Polimorosos

Polimorosos

 

“Tengo 28 años, estoy cansada,

solo vivo para pagar deudas,

pagar deudas hasta la muerte”. 

Lourdes, de 28 años, en Plaza Constitución, entrevista televisiva.

Entre las terribles consecuencias del modelo económico vigente en Argentina desde 2023, una de las más graves es el endeudamiento para sobrevivir. Algunxs lo enfocan con preocupación macroeconómica ante el previsible crack que puede suponer este escenario, otrxs consideramos que estamos ante  una tecnología  de gestión de la subjetividad dirigida a producir una individualización del ajuste, el agotamiento total, la  asunción de que nuestro devenir , el de las mayorías, es vivir para pagar deudas.  
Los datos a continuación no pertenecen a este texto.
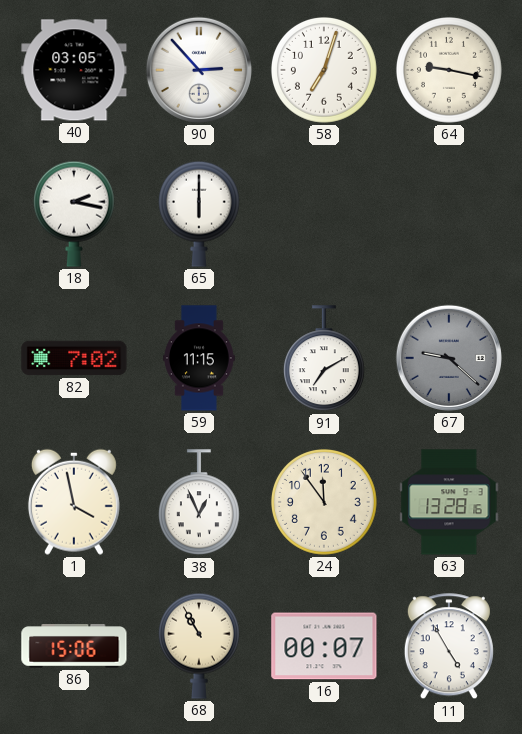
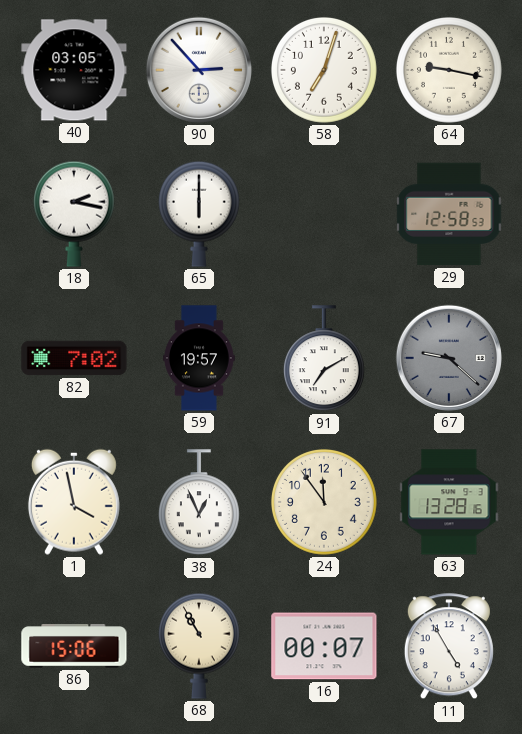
29: none -> 12:58
59: 11:15 -> 19:57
Es consecuencia obvia, no un error ni un exceso, del conjunto de medidas económicas que se vienen implementando y tiene una secuencia histórica que vale la pena reponer, para pensar más allá de las tropelías del gobierno de turno. 

Desde que el Fondo Monetario Internacional (FMI) volvió a pisar la Argentina en 2018, los ingresos populares comenzaron a caer y, en paralelo, empezó a observarse un fenómeno particular:  la toma masiva de deuda de individuos no destinada a resolver alguna cuestión circunstancial o transitoria, sino a completar ingresos que cada vez alcanzan menos. 

2018 es el año en que deuda externa y deuda de las familias se relacionan orgánicamente en un combo que empieza con la bicicleta financiera promovida desde el Estado para sostener la fuga del excedente económico y que se expresa en cada casa con ingresos devaluados y en forma de un endeudamiento perpetuo.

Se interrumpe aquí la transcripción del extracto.